🤖 AI Summary
Consumer-grade videos commonly lack binaural audio, limiting immersive spatial auditory experiences. This work proposes a vision-guided framework for monaural-to-binaural audio reconstruction that explicitly predicts left and right channels using visual cues. The method introduces a dual-head self-attention mechanism to jointly generate a shared scene graph and end-to-end channel-wise attention, complemented by an annealed soft spatial prior and a two-stage confidence-weighted waveform-domain fusion strategy—eliminating the need for handcrafted masks or task-specific annotations.

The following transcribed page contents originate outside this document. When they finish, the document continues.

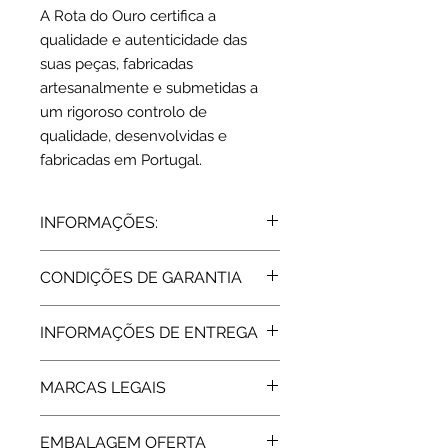
A Rota do Ouro certifica a
qualidade e autenticidade das
suas peças, fabricadas
artesanalmente e submetidas a
um rigoroso controlo de
qualidade, desenvolvidas e
fabricadas em Portugal.
INFORMAÇÕES:
Medalha em Ouro 19 Kts | amarelo
CONDIÇÕES DE GARANTIA
Dimensões: 2.0 cm
Peso: 2.6 grs
Todos os artigos vendidos pela Rota
INFORMAÇÕES DE ENTREGA
do Ouro estão abrangidos pela
Garantia de Fabricante, de 2 Anos,
Expedição: até 10 dias úteis
assegurada pelas respetivas
MARCAS LEGAIS
marcas. Após a extinção da garantia
a Rota do Ouro presta igualmente
As peças em Ouro comercializadas
assistência técnica.
EMBALAGEM OFERTA
pela Rota do Ouro são devidamente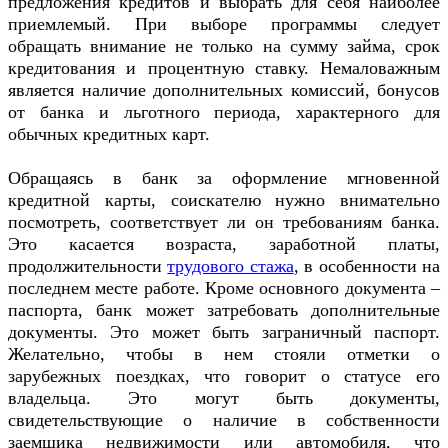
предложения кредитов и выбрать для себя наиболее
приемлемый. При выборе программы следует
обращать внимание не только на сумму займа, срок
кредитования и процентную ставку. Немаловажным
является наличие дополнительных комиссий, бонусов
от банка и льготного периода, характерного для
обычных кредитных карт.
Обращаясь в банк за оформление мгновенной
кредитной карты, соискателю нужно внимательно
посмотреть, соответствует ли он требованиям банка.
Это касается возраста, заработной платы,
продолжительности
трудового стажа
, в особенности на
последнем месте работе. Кроме основного документа –
паспорта, банк может затребовать дополнительные
документы. Это может быть заграничный паспорт.
Желательно, чтобы в нем стояли отметки о
зарубежных поездках, что говорит о статусе его
владельца. Это могут быть документы,
свидетельствующие о наличие в собственности
заемщика недвижимости или автомобиля, что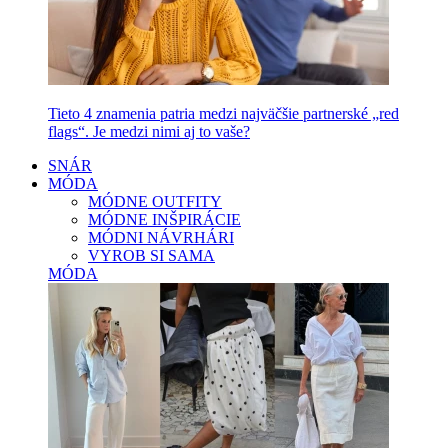
Tieto 4 znamenia patria medzi najväčšie partnerské „red
flags“. Je medzi nimi aj to vaše?
SNÁR
MÓDA
MÓDNE OUTFITY
MÓDNE INŠPIRÁCIE
MÓDNI NÁVRHÁRI
VYROB SI SAMA
MÓDA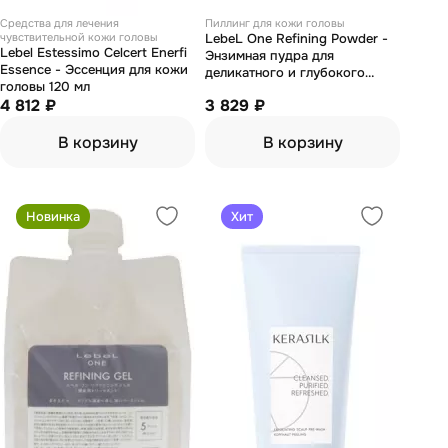
Средства для лечения
Пиллинг для кожи головы
чувствительной кожи головы
LebeL One Refining Powder -
Lebel Estessimo Celcert Enerfi
Энзимная пудра для
Essence - Эссенция для кожи
деликатного и глубокого
головы 120 мл
очищения кожи головы 12 мл
4 812 ₽
3 829 ₽
В корзину
В корзину
Новинка
Хит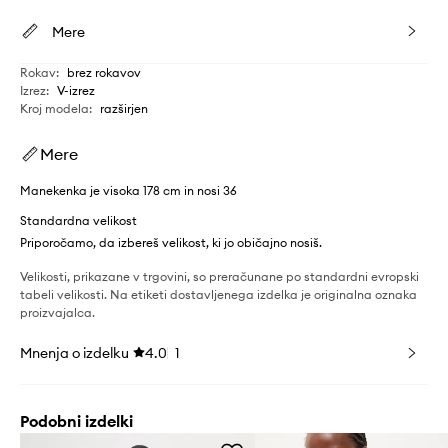
Mere
Rokav
:
brez rokavov
Izrez
:
V-izrez
Kroj modela
:
razširjen
Mere
Manekenka je visoka 178 cm in nosi 36
Standardna velikost
Priporočamo, da izbereš velikost, ki jo običajno nosiš.
Velikosti, prikazane v trgovini, so preračunane po standardni evropski
tabeli velikosti. Na etiketi dostavljenega izdelka je originalna oznaka
proizvajalca.
Mnenja o izdelku
4.0
1
Podobni izdelki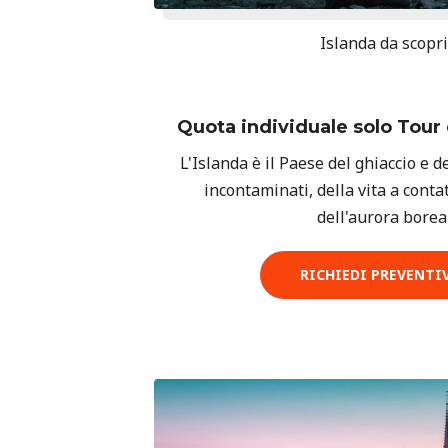
Islanda da scopr
Quota individuale solo Tour
L'Islanda è il Paese del ghiaccio e d
incontaminati, della vita a conta
dell'aurora boreal
RICHIEDI PREVENTI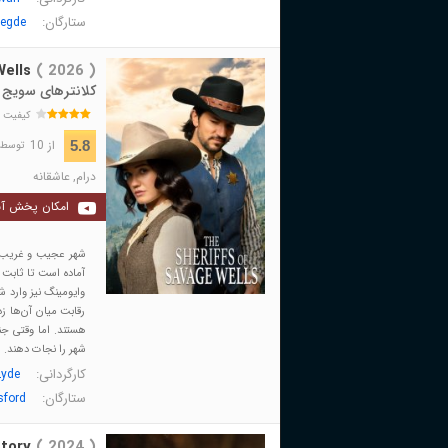
ستارگان:
Hegde
ells
( 2026 )
کلانترهای سویج 
کیفیت 
از 10
5.8
توسط 138 نفر 
درام
,
عاشقانه
امکان پخش آن
شهر عجیب و غریب «س
آماده است تا ثابت ک
وایومینگ نیز وارد ش
رقابت میان آن‌ها زد
هستند. اما وقتی جنا
شهر را نجات دهند.
کارگردانی:
Lyde
ستارگان:
sford
tory
( 2024 )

Built upon a ViT encoder with multi-crop window aggregation, the approach achieves significant improvements in time-frequency metrics, phase-sensitive measures, and signal-to-noise ratio on the FAIR-Play and MUSIC-Stereo datasets, effectively suppressing inter-channel crosstalk.
📝 Abstract
Binaural audio delivers spatial cues essential for immersion, yet most consumer videos are monaural due to capture constraints. We introduce SIREN, a visually guided mono to binaural framework that explicitly predicts left and right channels. A ViT-based encoder learns dual-head self-attention to produce a shared scene map and end-to-end L/R attention, replacing hand-crafted masks. A soft, annealed spatial prior gently biases early L/R grounding, and a two-stage, confidence-weighted waveform-domain fusion (guided by mono reconstruction and interaural phase consistency) suppresses crosstalk when aggregating multi-crop and overlapping windows. Evaluated on FAIR-Play and MUSIC-Stereo, SIREN yields consistent gains on time-frequency and phase-sensitive metrics with competitive SNR. The design is modular and generic, requires no task-specific annotations, and integrates with standard audio-visual pipelines.